Finnish e-voting system is a trade secret

A member of Electronic Frontier Finland (Effi), a Finnish association for promoting digital rights, recently sent a request of information to the Finnish Ministry of Justice regarding their planned e-voting system [5]. The system will be piloted in the municipal elections in October 2008, and it is based on a DRE (Direct Recording Electronic) type e-voting system from TietoEnator Finland, and a Spanish back-end provider, Scytl.

In their response, Ministry of Justice states that the documentation that has been written concerning the specific details of the e-voting system has to be kept secret on the basis of the Act on the Openness of Government Activities. Documents that have to be kept secret include documents related to the information security of the system and documents that contain information about the trade secrets of a private company, in this case, the systems provider [1].

Effi's analysis of the system is only based on high-level documents provided by the Ministry of Justice [2] and a U.S. patent that has been granted to Scytl, and is assumed to form the basis of the Finnish e-voting system core [3]. According to this analysis, the system will not utilise any voter-verified paper ballot system or even the electronic receipt system that is detailed in the Scytl patent.

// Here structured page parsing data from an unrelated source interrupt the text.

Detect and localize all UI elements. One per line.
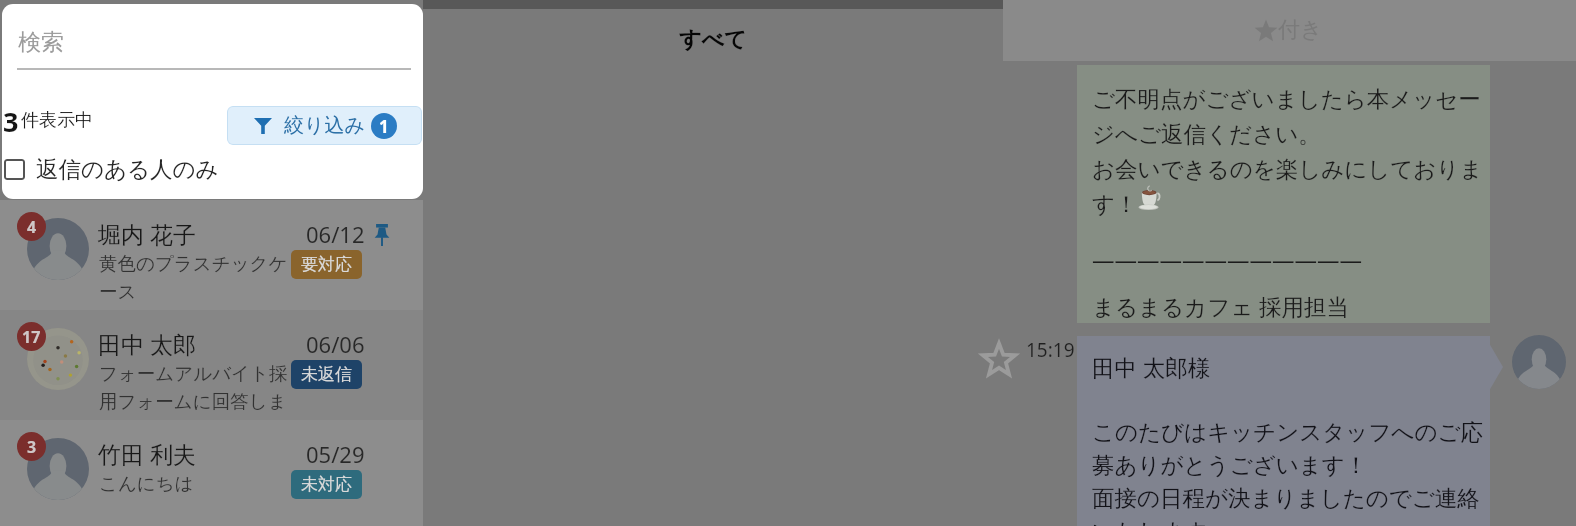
staticText: 件表示中 (21, 109, 93, 132)
staticText: 検索 (18, 28, 64, 57)
staticText: こんにちは (99, 472, 194, 495)
staticText: このたびはキッチンスタッフへのご応 (1092, 418, 1483, 446)
staticText: ジへご返信ください。 (1092, 120, 1321, 148)
staticText: 絞り込み (284, 113, 365, 138)
button[interactable]: 絞り込み (227, 106, 422, 145)
staticText: 06/06 (306, 329, 365, 359)
staticText: 田中 太郎 (98, 328, 196, 359)
button[interactable]: 4 (0, 200, 423, 310)
staticText: まるまるカフェ 採用担当 (1092, 291, 1350, 322)
staticText: 15:19 (1026, 337, 1075, 363)
staticText: 05/29 (306, 439, 365, 469)
staticText: お会いできるのを楽しみにしておりま (1092, 155, 1483, 183)
staticText: 黄色のプラスチックケ (99, 252, 288, 275)
staticText: ース (99, 280, 137, 303)
button[interactable]: Star message (982, 344, 1016, 377)
staticText: 堀内 花子 (98, 218, 196, 249)
staticText: ———————————— (1092, 244, 1363, 275)
staticText: 付き (1278, 16, 1323, 44)
staticText: 3 (3, 103, 19, 140)
staticText: す！ (1092, 190, 1138, 218)
staticText: いたします。 (1092, 517, 1230, 526)
other: Pinned (374, 224, 390, 246)
button[interactable]: 返信のある人のみ (2, 150, 232, 188)
staticText: 未返信 (301, 364, 352, 385)
staticText: フォームアルバイト採 (99, 362, 288, 385)
staticText: 返信のある人のみ (36, 155, 219, 183)
staticText: 1 (379, 115, 389, 138)
staticText: 要対応 (301, 254, 352, 275)
button[interactable]: 田中 太郎様 (1077, 336, 1490, 526)
staticText: 4 (27, 216, 37, 238)
staticText: すべて (679, 26, 747, 54)
staticText: 募ありがとうございます！ (1092, 451, 1368, 479)
staticText: 田中 太郎様 (1092, 352, 1211, 383)
button[interactable]: 17 (0, 310, 423, 420)
staticText: 3 (27, 436, 37, 458)
staticText: 用フォームに回答しま (99, 390, 287, 413)
staticText: 未対応 (301, 474, 352, 495)
staticText: 17 (22, 326, 41, 348)
staticText: ご不明点がございましたら本メッセー (1092, 85, 1481, 113)
staticText: 竹田 利夫 (98, 438, 196, 469)
button[interactable]: 3 (0, 420, 423, 526)
button[interactable]: ご不明点がございましたら本メッセー (1077, 65, 1490, 323)
staticText: 面接の日程が決まりましたのでご連絡 (1092, 484, 1480, 512)
staticText: 06/12 (306, 219, 365, 249)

The current, traditional Finnish elections feature a widely distributed ballot counting process, which is carried out manually and collectively by the representatives of the competing parties at each polling station. The results of each polling station are individually published, providing the representatives with a possibility to cross-check that the votes at their polling station have been correctly tallied. The ballots are then separately counted again, independently of the original count, and archived in the case of further recounts being deemed necessary. The system is quite fast, providing results in a matter of hours from the whole country, easy to understand, and very resilient.

The e-voting system as currently proposed would make recounts that would be independent of the electronic system impossible. It would also make it possible for a much smaller team of individuals to alter the election results, as the software, which counts the ballots, is not public and its integrity would probably be only checked by consultants contracted by the Ministry of Justice.

As a counterexample, thirty U.S. states have already made a voter-verified paper ballot a mandatory part of electronic voting [4]. For some reason, the Finnish Ministry of Justice has not seen this as a requirement for the all-electronic voting system in Finland.

[1] Ministry of Justice response on January 23rd, 2008 to a member of Electronic Frontier Finland (Effi), in Finnish: http://www.effi.org/system/files?file=om-2008-01-23.txt
[2] E-Voting pilot: Technical implementation and information security, 20th June 2007, TietoEnator, in Finnish: http://www.effi.org/system/files?file=Pilotin_tekninen_esittely_v1.0H.pdf
[3] U.S. patent 7,260,552, granted 21st August, 2007.